Tema central: pertencimento simbólico
Análise das alternativas
A
Errada
A alternativa erra ao dizer que "ser de lá" apenas reforça "estar aqui" em um paralelismo de localização objetiva. A sequência não repete a mesma ideia: ela progride de presença atual para origem e, depois, para negação de pertencimento em "pertencer a lugar algum". Portanto, há aprofundamento subjetivo, não simples marcação espacial.
B
Certa
A alternativa B acerta porque lê "pertencer" pelo seu sentido contextual, e não literalmente. No trecho, o narrador não está apenas dizendo onde está ou de onde veio; ele expressa sensação de desenraizamento e não inserção plena. Esse sentido é reforçado pelo encadeamento "o estar aqui, ser de lá, pertencer a lugar algum" e por passagens que mostram conflito interior e afetivo, como "Perguntas se sentam e empedram" e a ida para ver uma família da qual se sente distante. O uso de "eu lírico" é menos preciso para prosa narrativa, mas isso não altera o núcleo semântico correto da alternativa.
C
Errada
O erro está em "exclusivamente". Embora o texto descreva desgaste corporal, a "fadiga da viagem" não se limita ao plano físico, porque aparece ligada também a dúvidas, distância da origem, vínculos familiares e sensação de não pertencimento. A alternativa reduz indevidamente o sentido global do trecho.
D
Errada
A alternativa transforma uma sensação subjetiva em afirmação objetiva não autorizada pelo texto. "Pertencer a lugar algum" não significa que o narrador não tenha residência fixa nem que não mantenha vínculos com grupos sociais. Ao contrário, o texto menciona origem e família; o que aparece é deslocamento simbólico e afetivo, não ausência factual de laços sociais.
Pegadinha da questão
A banca explora a confusão entre sentido geográfico literal e sentido conotativo de pertencimento: quem lê "lugar" e "pertencer" só como espaço físico erra a interpretação do trecho.

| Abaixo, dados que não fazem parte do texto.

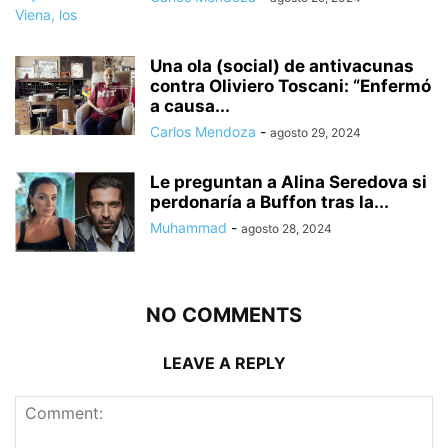
Una ola (social) de antivacunas
contra Oliviero Toscani: “Enfermó
a causa...
Carlos Mendoza
-
agosto 29, 2024
Le preguntan a Alina Seredova si
perdonaría a Buffon tras la...
Muhammad
-
agosto 28, 2024
NO COMMENTS
LEAVE A REPLY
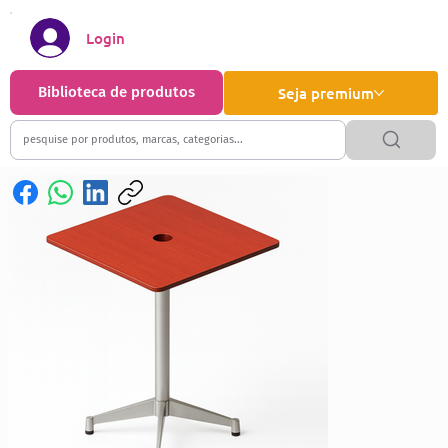
Login
Biblioteca de produtos
Seja premium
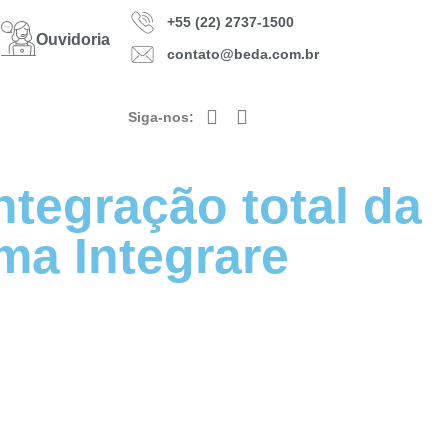
+55 (22) 2737-1500
Ouvidoria
contato@beda.com.br
Siga-nos:
ntegração total da
ma Integrare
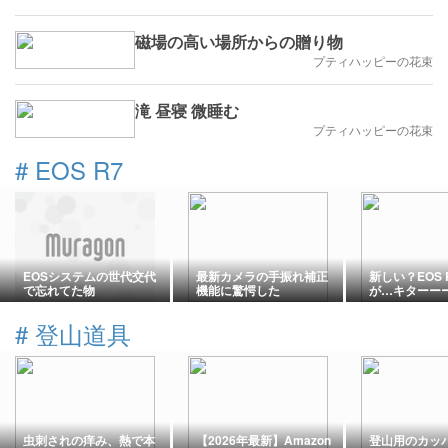
磁場の高い場所からの贈り物
プティハッピーの花束
滝 昼寝 微睡む
プティハッピーの花束
#
EOS R7
EOSシステムの世代交代
最新カメラの手振れ補正
新しい？EOS 
で忘れてた物
機能に驚愕した
が…キターー
#
登山道具
虫刺されの痒み、熱で本
【2026年最新】Amazon
登山用のカッ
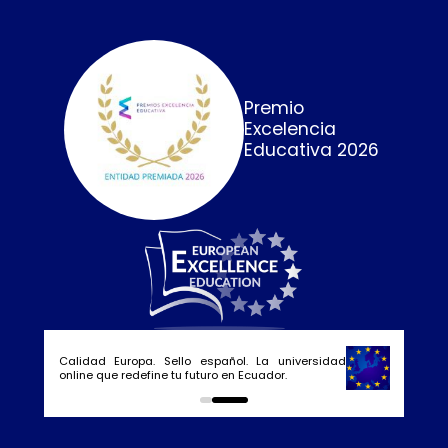
Premio
Excelencia
Educativa 2026
Calidad E
online que
0
1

Dica para questões semelhantes
  • Observe se palavras de espaço, origem ou deslocamento estão funcionando literalmente ou como marcas de identidade e vínculo.
  • Em sequências como "estar aqui, ser de lá, pertencer a lugar algum", verifique a progressão de sentido, não apenas cada expressão isolada.
  • Desconfie de alternativas com termos categóricos como "exclusivamente" quando o texto articula mais de uma dimensão de sentido.
  • Não transforme sensação subjetiva do narrador em dado objetivo se o texto não afirma isso expressamente.